Do you know your credit score? Do you want to find everlasting love?
If you answered "no" and "yes" just now, then you might want to give the Fair Isaac Corporation a call. According to new research from the Federal Reserve Board, your credit score doesn't just have the power to get your mortgage approved — it also has the power to predict whether you'll have a long-lasting relationship, or whether you'll end up sharing a bed with your five cats, who are all named after the Bennett sisters from Pride and Prejudice.
Credit scores: the Miss Cleo of 2015.
While you probably wouldn't naturally associate your love life with the boring-ass subject of credit monitoring, the Federal Reserve Board is here to tell you that if you wanna be somebody and go somewhere in your relationship, you better wake up and pay attention to your score. The official findings are published in a paper on the Fed's website, and the results indicate a strong correlation between shared high credit scores between partners and long-term relationship success.
"With the growing importance of household credit, credit scores have become a prominent characteristic of individuals that extends to areas outside the household finance sector," authors Jane Dokko, Geng Li, and Jessica Hayes wrote.

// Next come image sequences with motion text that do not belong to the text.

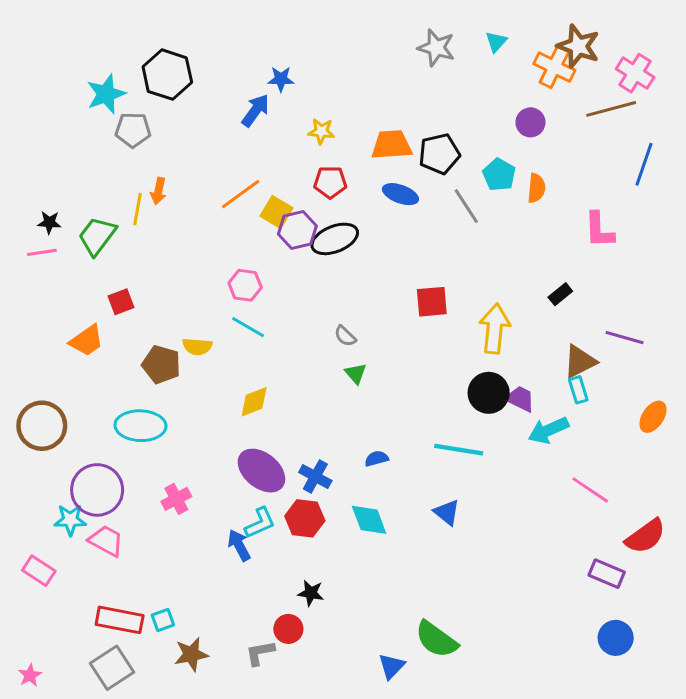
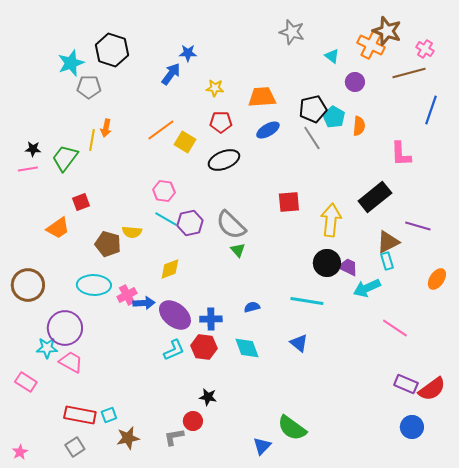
cyan triangle: (496, 42) -> (332, 56), moved, turned -35
pink cross: (635, 73) -> (425, 49), size x0.7
black pentagon: (439, 154) -> (313, 109), moved
blue ellipse: (400, 194) -> (268, 130), turned -50
purple hexagon: (297, 230) -> (190, 223), moved
black rectangle: (560, 294) -> (375, 197), size x2.0
gray semicircle: (345, 336) -> (231, 225), size x2.0
blue cross: (315, 477) -> (211, 319), turned -30
pink cross: (176, 499) -> (127, 295), moved
red semicircle: (646, 536) -> (432, 389), moved
blue arrow: (239, 545) -> (144, 303), moved, turned 115
gray square: (112, 668) -> (75, 447), size x0.7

The authors concluded that "individuals in committed relationships have credit scores that are highly correlated with their partners' scores. Their credit scores tend to further converge with their partners', particularly among those in longer-lasting relationships."
And what if one partner's score is significantly worse than the other's — as is likely the case in "mixed-collar" relationships? Unfortunately, having disparate credit scores doesn't bode super well for your relationship: "We find the initial match quality of credit scores is strongly predictive of relationship outcomes in that couples with larger score gaps at the beginning of their relationship are more likely to subsequently separate," the researchers wrote, adding that partners with differing credit scores are "more likely to break up for observable reasons pertaining to finance and household spending."
This is great news for the few of us who manage to have their shit totally together in their twenties. But what about the rest of us? After all, our credit scores are notoriously low, with most millennials averaging a meager 625 out of a possible 850. (For the record, a good credit score is usually considered anything 700 or above.)
The prognosis is not good, according to the study: Low credit scores appeared to be clear indicators of subsequent relationship failure, as couples with an average credit score of 450 or less were found to be twice as likely to break up within four years than a couple with an average score of 750.
But before you start texting everyone you know, "FML, BRB, dying alone," remember these (slightly altered) words from the wise Aaliyah: "Credit ain't nothing but a number." Then hurry up and put all your bills on the automatic payment plan. Just in case.